### GOAL OF THE EXERCISE
Copy out the data in full and exactly, passing over the pictures.

### DATA SECTION
★ ★ ★ ★ ★

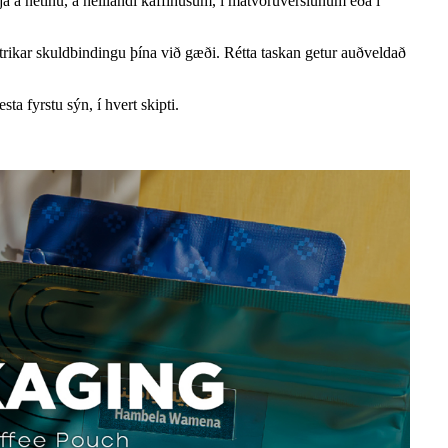
a á netinu, á heillandi kaffihúsum, í matvöruverslunum eða í
trikar skuldbindingu þína við gæði. Rétta taskan getur auðveldað
a fyrstu sýn, í hvert skipti.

★ ★ ★ ★ ★

### ANSWER TO THE EXERCISE
a á netinu, á heillandi kaffihúsum, í matvöruverslunum eða í
trikar skuldbindingu þína við gæði. Rétta taskan getur auðveldað
a fyrstu sýn, í hvert skipti.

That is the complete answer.